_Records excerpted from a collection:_
[Start of section]
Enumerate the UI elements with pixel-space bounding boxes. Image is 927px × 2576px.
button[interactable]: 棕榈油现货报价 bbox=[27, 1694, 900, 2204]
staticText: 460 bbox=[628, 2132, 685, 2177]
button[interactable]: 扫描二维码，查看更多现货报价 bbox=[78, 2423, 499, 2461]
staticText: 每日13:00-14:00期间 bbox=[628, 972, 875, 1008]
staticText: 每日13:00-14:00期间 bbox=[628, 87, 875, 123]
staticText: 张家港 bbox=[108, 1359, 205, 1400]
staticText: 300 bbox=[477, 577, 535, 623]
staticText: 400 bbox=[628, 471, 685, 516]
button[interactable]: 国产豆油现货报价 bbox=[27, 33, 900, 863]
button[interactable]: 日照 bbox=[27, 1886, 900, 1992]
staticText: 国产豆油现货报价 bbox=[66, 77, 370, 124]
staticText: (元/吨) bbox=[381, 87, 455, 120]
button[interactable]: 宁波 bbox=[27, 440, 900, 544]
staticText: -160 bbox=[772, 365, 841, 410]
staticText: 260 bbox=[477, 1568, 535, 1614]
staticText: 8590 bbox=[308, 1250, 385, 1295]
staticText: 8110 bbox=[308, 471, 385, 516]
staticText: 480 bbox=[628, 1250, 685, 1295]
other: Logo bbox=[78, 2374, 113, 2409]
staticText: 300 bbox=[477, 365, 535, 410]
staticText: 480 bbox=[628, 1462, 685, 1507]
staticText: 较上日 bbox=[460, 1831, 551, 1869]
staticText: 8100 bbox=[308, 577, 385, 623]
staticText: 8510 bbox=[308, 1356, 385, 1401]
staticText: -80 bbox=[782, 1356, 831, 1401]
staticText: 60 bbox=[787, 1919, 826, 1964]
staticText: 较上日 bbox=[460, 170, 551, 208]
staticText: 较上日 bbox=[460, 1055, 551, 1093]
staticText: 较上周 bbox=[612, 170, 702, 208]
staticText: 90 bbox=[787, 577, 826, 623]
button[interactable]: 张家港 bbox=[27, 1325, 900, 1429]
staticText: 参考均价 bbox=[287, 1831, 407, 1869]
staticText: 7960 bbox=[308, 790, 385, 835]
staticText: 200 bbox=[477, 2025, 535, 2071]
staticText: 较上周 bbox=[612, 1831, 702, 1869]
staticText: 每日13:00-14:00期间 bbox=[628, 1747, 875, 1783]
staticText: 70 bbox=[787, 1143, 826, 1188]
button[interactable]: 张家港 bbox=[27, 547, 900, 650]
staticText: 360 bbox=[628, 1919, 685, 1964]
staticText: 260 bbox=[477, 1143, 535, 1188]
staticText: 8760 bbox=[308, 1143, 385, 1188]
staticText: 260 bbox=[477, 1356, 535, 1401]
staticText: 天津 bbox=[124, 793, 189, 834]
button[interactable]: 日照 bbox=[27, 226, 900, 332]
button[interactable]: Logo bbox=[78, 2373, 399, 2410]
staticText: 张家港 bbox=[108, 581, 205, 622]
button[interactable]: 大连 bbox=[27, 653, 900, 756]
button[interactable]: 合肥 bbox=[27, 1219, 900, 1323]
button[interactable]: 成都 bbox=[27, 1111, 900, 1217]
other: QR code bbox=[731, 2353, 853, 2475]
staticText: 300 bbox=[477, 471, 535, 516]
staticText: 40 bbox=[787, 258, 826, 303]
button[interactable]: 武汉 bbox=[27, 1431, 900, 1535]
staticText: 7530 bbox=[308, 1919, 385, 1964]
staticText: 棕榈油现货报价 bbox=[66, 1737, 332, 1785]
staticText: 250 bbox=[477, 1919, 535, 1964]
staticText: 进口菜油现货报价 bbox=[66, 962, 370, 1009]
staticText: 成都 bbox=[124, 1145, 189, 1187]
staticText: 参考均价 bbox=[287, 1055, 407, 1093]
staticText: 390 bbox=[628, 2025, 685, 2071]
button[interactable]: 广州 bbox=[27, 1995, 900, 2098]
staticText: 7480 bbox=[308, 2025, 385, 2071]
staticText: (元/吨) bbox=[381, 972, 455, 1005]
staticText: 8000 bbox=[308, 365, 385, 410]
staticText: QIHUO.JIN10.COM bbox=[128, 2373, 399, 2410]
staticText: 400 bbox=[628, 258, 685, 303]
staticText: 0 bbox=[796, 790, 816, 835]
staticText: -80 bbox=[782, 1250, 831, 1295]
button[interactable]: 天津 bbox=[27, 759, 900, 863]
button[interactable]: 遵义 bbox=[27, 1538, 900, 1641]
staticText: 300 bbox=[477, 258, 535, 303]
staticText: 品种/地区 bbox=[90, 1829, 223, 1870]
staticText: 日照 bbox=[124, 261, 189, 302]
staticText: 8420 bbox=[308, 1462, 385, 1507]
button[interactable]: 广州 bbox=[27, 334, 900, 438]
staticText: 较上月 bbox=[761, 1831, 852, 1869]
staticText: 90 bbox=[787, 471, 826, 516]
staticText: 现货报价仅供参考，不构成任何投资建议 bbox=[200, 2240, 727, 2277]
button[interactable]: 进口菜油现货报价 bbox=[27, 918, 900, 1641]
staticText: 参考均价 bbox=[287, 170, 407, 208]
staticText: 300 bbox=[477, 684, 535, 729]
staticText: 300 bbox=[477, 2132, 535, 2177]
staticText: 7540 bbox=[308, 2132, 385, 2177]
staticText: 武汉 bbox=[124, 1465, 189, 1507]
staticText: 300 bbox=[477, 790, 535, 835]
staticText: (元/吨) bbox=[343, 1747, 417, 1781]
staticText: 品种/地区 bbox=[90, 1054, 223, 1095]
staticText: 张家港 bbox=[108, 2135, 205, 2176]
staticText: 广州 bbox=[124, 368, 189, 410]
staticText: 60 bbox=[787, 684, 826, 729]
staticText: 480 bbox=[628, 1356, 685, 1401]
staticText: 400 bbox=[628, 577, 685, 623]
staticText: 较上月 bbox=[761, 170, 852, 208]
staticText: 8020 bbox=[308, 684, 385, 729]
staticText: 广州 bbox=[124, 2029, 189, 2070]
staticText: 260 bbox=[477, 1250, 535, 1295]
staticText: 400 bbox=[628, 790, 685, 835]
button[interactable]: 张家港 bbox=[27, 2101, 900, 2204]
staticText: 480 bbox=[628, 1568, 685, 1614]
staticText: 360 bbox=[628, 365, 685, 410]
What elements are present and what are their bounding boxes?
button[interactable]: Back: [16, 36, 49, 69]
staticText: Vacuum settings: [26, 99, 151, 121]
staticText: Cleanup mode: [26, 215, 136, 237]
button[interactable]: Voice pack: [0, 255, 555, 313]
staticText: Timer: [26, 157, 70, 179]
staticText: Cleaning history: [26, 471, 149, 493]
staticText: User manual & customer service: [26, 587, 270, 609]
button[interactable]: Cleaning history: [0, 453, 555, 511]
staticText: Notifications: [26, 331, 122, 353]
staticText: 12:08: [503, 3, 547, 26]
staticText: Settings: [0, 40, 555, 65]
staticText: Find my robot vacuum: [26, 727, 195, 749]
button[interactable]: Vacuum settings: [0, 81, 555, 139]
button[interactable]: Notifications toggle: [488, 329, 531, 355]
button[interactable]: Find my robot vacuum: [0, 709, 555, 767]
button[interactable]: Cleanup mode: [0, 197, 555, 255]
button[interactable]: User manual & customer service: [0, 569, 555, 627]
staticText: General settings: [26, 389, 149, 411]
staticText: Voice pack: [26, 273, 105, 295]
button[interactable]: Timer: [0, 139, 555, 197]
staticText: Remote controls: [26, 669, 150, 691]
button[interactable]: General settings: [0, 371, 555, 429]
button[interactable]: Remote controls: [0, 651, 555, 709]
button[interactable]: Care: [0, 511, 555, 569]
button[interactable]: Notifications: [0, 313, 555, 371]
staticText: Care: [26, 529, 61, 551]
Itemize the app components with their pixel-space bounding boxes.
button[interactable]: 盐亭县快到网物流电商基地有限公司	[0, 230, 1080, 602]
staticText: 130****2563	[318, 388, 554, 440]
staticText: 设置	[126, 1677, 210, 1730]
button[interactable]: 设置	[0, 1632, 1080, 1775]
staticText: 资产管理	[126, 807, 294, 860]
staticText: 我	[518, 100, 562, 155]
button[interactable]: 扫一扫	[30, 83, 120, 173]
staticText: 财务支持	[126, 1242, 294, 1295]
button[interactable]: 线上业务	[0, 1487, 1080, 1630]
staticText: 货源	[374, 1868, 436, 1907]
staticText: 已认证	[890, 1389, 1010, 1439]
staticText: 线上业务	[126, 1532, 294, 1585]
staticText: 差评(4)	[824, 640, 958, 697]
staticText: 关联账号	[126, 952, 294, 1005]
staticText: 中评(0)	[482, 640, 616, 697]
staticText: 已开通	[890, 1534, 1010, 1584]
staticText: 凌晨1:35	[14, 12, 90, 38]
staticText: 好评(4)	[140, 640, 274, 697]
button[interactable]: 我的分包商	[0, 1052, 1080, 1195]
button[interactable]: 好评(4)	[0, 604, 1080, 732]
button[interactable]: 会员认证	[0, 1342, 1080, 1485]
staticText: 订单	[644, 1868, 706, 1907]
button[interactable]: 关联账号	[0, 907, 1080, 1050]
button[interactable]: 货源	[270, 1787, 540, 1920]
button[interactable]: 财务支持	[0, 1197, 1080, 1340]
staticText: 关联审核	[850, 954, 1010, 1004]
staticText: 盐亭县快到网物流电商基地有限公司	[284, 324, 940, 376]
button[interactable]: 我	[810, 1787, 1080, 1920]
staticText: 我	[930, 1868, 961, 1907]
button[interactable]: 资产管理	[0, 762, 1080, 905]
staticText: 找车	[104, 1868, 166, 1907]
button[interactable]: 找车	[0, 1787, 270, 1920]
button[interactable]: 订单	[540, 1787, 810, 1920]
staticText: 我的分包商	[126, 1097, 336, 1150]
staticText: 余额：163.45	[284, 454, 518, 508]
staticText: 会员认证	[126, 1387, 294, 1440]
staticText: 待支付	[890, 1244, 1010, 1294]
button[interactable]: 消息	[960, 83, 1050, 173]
[End of section]
_Task to complete:_ In the records above, how many lines hold the string "boxes"? Only the number should be given.

_Solution to this task:_ 3